Interpolated strings and SQL
Steven Schveighoffer
schveiguy at gmail.com
Tue Jan 9 22:30:26 UTC 2024
At the end of the day, DIP1027 is an improvement of `writef`, and
`writef` only (not even `printf` works correctly). The
interpolation DIP Atila is writing (I'll call it IDIP) supports
all manner of interpolated transformations, efficiently and
effectively, with proper compiler checks.
Let's go through the points made...
On Monday, 8 January 2024 at 23:06:40 UTC, Walter Bright wrote:
> Here's how SQL support is done for DIP1036:
>
> https://github.com/adamdruppe/interpolation-examples/blob/master/lib/sql.d
>
...
> This:
>
> 1. The istring, after converted to a tuple of arguments, is
> passed to the `execi` template.
Yes, and with an explicit type to be matched against, enabling
overloading. Note that `execi` could be called the same thing as
the normal execution function, and then users could use whatever
form they prefer -- sql string + args or istring. It's a seamless
experience.
Compare to DIP1027 where you can accidentally use the wrong form
with string args.
> 2. It loops over the arguments, essentially turing it
> (ironically!) back into a format
> string. The formats, instead of %s, are ?1, ?2, ?3, etc.
There is no formatting, sqlite does not have any kind of format
specifiers.
No, it is not "turned back" into a format string, because there
was no format string to begin with. The sql is *constructed*
using the given information from the compiler clearly identifying
which portions are sql and which portions are parameters.
And the SQL query is built at compile time, not runtime (as
DIP1027 *must do*). This incurs no memory allocations at runtime.
> 3. It skips all the Interpolation arguments inserted by DIP1036.
Sure, those are not necessary here.

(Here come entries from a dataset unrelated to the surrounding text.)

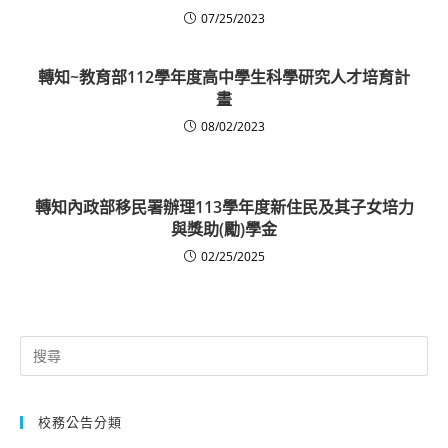
07/25/2023
轉知~教育部112學年度高中學生科學研究人才培育計
畫
08/02/2023
轉知內政部移民署辦理113學年度新住民及其子女培力
與獎助(勵)學金
02/25/2025
Search
for:
校務公告分類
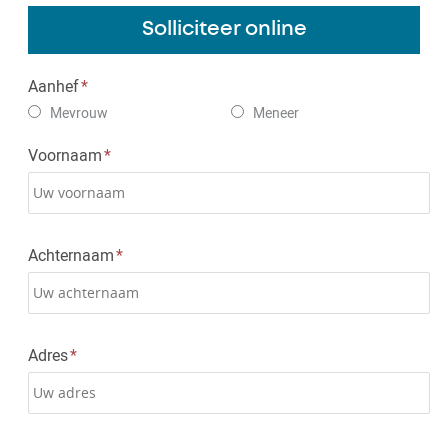
Solliciteer online
Aanhef
Mevrouw
Meneer
Voornaam
Achternaam
Adres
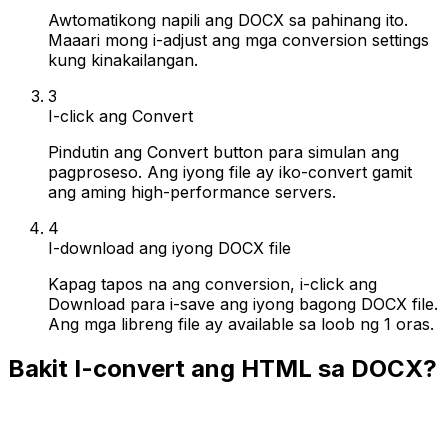
Awtomatikong napili ang DOCX sa pahinang ito.
Maaari mong i-adjust ang mga conversion settings
kung kinakailangan.
3
I-click ang Convert
Pindutin ang Convert button para simulan ang
pagproseso. Ang iyong file ay iko-convert gamit
ang aming high-performance servers.
4
I-download ang iyong DOCX file
Kapag tapos na ang conversion, i-click ang
Download para i-save ang iyong bagong DOCX file.
Ang mga libreng file ay available sa loob ng 1 oras.
Bakit I-convert ang HTML sa DOCX?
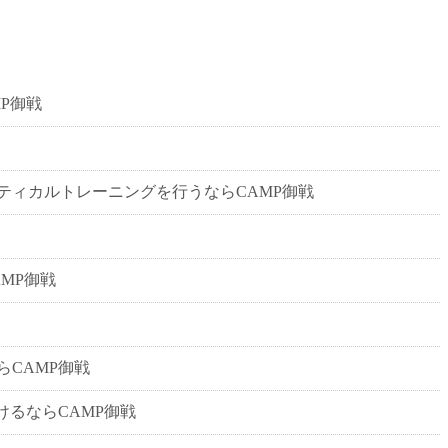
P御戦
ティカルトレーニングを行うならCAMP御戦
MP御戦
CAMP御戦
るならCAMP御戦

Should be a no-op, as no data
is actually passed.
> 4. The remaining argument are each bound to the indices 1, 2,
> 3, ...
Yes.
> 5. Then it executes the sql statement.
Yes.
>
> Note that nested istrings are not supported.
Note that nested istrings can be *detected*.
And they are not supported *as explicitly specified*! This is not
a defect or limitation but a choice of the particular example
library.
Noting this "limitation" is like noting the limitation that `void
foo(int)` can't be called with a `string` argument.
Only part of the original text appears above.